Samenvatting van de overdenking op 5 maart 2017.
De veertigdagentijd is aangebroken. Een tijd van bezinning, soberheid en misschien zelfs een vorm van vasten. Dat laatste is vrijwillig. Voor een tijdje afzien van het vanzelfsprekende. Een soort zelfbeproeving of oefening in geestelijke hygiëne.
En niet onbelangrijk: meer tijd, aandacht of een financiële bijdrage voor anderen.
Matteüs vertelt in zijn evangelie dat Jezus zich niet vrijwillig terugtrekt voor een zelfgekozen retraite. De geest drijft hem naar de woestijn.
Wie is hij? Wat is zijn roeping? Hoe moet hij te werk gaan?
Dat de duivel hem in de woestijn aan verzoekingen blootstelt is een gedateerde voorstelling die uit het begin van onze jaartelling komt. Maar laten we er niet te snel afstand van nemen. Ook nu staan mensen voor duivelse dilemma’s. We zeggen het nu misschien anders, maar de problemen en keuzes waarvoor we staan, komen niet minder dreigend op ons af.
Geen eigenbelang
Bij Jezus concentreren de verzoekingen zich op drie gebieden: biologie, sociologie en theologie. Hij voelt
De pijn van een hongerige maag.
De pijn van wat mensen elkaar aan doen.
De pijn van verkeerd gebruikte religie.
Wie Matteüs 4 : 1-11 aandachtig leest en probeert te ontdekken waar Jezus het mee te stellen krijgt, kan weten dat geen van bovengenoemde gebieden hem persoonlijk aanging.
Niet zijn eigen wel en wee houdt hem bezig, maar de mensen op wie zijn missie is gericht.
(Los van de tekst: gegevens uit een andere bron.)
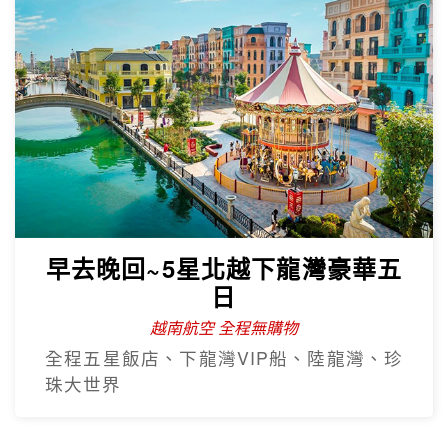
早去晚回~5星北越下龍灣豪華五
日
越南航空 全程無購物
全程五星飯店、下龍灣VIP船、陸龍灣、珍
珠大世界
1. Materialisme is geen antwoord op levensvragen
Dat hij na veertig dagen vasten zelf de pijn van de honger in zijn maag voelt, roept in
herinnering hoeveel mensen er wel niet onder honger en ondervoeding lijden. Zijn eigen ervaring brengt Jezus tot compassie met mensen, die het structureel slecht getroffen hebben. Zou het niet fantastisch zijn als we honger de wereld uit konden helpen? Voor hem geen zaak om licht aan te tillen. Voor ons trouwens ook niet. Er zijn op dit moment zo’n 795 miljoen mensen die in voedselonzekerheid leven. Bijna 1 op de 10 mensen in onze wereld! Hoe groot het medelijden in hem ook is, Jezus weigert mensen te reduceren tot hun maag. Hij bezwijkt niet voor de verleiding dat materiële zaken een antwoord kunnen geven op levensvragen. En let wel: die verleiding is echt!
2. Macht corrumpeert
De duivel laat Jezus alle rijken in de wereld in hun pracht zien (‘maar niet hun ellende’ schreef Okke Jager al). Jezus kan over dit alles heersen als hij eerst voor de verleider neerknielt. Macht is met andere woorden een duivelse verzoeking. Wie kan macht ten goede gebruiken? Hoe schrijnend het lot van veel mensen in deze wereld ook is, het grijpen naar de macht zal geen oplossing bieden. Macht corrumpeert en gaat buiten de eigen zeggenschap en verantwoordelijkheid van mensen om. Een sterke man (of vrouw) gaat niemand gelukkig maken. De verleiding is groot, maar….
3. Religie als wensdenken
De duivel brengt Jezus naar Jeruzalem en plaatst hem op het hoogste punt van de tempel (het centrum van religie). Spring maar! Engelen zullen je wel opvangen.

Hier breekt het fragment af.